I love the covers of these ones and I think that the tattoo is PERFECT!
Tempest Maguire wants nothing more than to surf the killer waves near her California home; continue her steady relationship with her boyfriend, Mark; and take care of her brothers and surfer dad. But Tempest is half mermaid, and as her seventeenth birthday approaches, she will have to decide whether to remain on land or give herself to the ocean like her mother. The pull of the water becomes as insistent as her attraction to Kai, a gorgeous surfer whose uncanny abilities hint at an otherworldly identity as well. And when Tempest does finally give in to the water's temptation and enters a fantastical underwater world, she finds that a larger destiny awaits her-and that the entire ocean's future hangs in the balance.
Release Date: May 10, 2011
Published By: Walker Books for Young Readers
Review Copy: Hardcover, 352 pages
Where to start this one... Those of you know me, know that I am basically mermaid obsessed and if it even hints at Mermaids or undersea I am in. Tempest Rising sat in my collection of Mer books right beside Tempest Unleashed for longer than I had wanted but with blogging comes great responsibility (sorry I couldn't resist) and sometimes the books you want to get to take the back seat. When I finally got to it I had big expectations and though I had a rough start with it, I had a strong finish. Tracy has without a doubt created a beautiful and unique take on the Mer community that I found myself head deep in once I got there.
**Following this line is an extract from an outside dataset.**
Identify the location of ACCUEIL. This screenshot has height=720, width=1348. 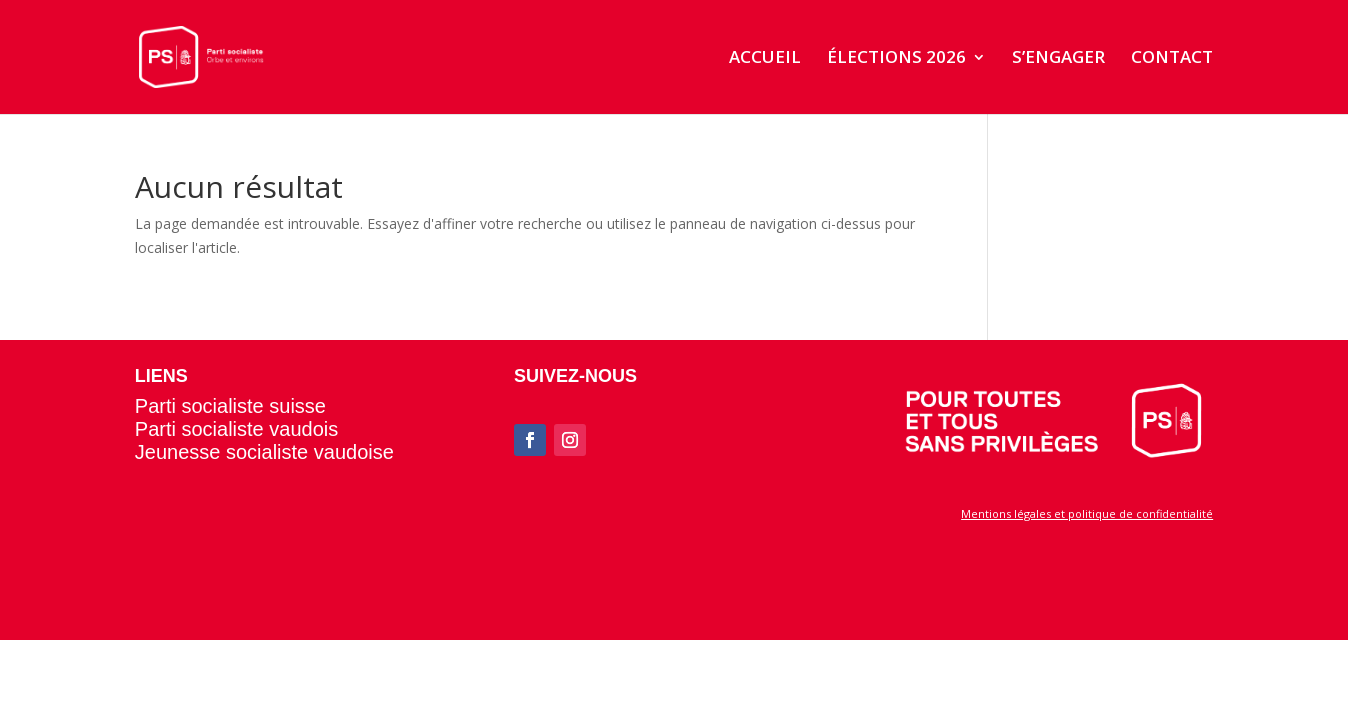
(765, 59).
The biggest pull with this one was the depth and detail to the world building. Though I had issues to start, it paid off because there was a reason and a need behind it. You get to know the place Tempest grew up and the reason she feels the need to remain with her family despite the strength of the pull the ocean has on her. Once she is a part of the ocean and is a part of that world you see the reasons that she belongs. Both places are beautiful and hold their own pull but it's more than that, you feel like you are there. You feel the pull and beauty of each place and will yearn for both with Tempest.
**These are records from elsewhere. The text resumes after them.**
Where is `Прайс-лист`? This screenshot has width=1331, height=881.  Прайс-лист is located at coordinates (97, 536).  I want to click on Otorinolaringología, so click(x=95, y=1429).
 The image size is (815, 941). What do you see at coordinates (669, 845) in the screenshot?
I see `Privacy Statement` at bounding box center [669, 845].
As far as Tempest goes we had our ups and downs. She was very indecisive and there were times I just wanted to ask what she was thinking. Quite simply one moment it would be that she would never consider being a part of the sea and the next it was that she didn't have a choice. Thing was choice or not it was obvious she at least wanted to test it out and I was irritated with her for fighting it for so long. But she was also a strong a determined character that wanted to do the right thing when it came down to it. When all was said and done her inner turmoil was justified and I understood why she fought like she did for everything. Inner turmoil, conflict and indecisiveness aside I ended up enjoying Tempest.
When it comes to the romance factor in this one I am torn about what to say. There is most definitely a triangle but I felt that it wasn't needed. Tempest starts out with Mark and though Mark is sweet and loves Tempest, it always came off as though they were more friends than anything. Given he is a possessive friend that clearly wants to make sure others know what is his I never really felt a spark. What I did feel was sorry for him and the fact that both Tempest and him were grasping at something that wasn't there. When Kona first steps into the pages it was painfully clear that he was it for Tempest. The chemistry and emotional pull between the two was so strong I wondered why even bother fighting but instead of leaving Mark she let things go. The triangle was resolved in the end and I was elated but it was almost too easy. I know make up your mind right?! Thing is I was just relieved that it was all done and worked out.
It was hypocritical of me to blame him for trying to figure me out when I deliberately kept so much of myself a mystery. But I did blame him-it was easier tan blaming myself.
I glanced down at the sea, watched as a wave stacked up. It was the one I wanted-a little swollen, a little out of control, a little too big for any sane person to catch. It was perfect-especially since these days I was definitely on the shady side a sanity.
"So you're an endangered species?""I wouldn't call us a species. More like an endangered people.""Oh. Right." Was I ever going to stop putting my foot in my mouth around him? Doubtful, Tempest, I told myself. Very doubtful.
At that exact moment, the only thing I was positive about was that my life was completely, totally, 100 percent screwed up-all because I'd dived into the water after a guy who hadn't even needed me.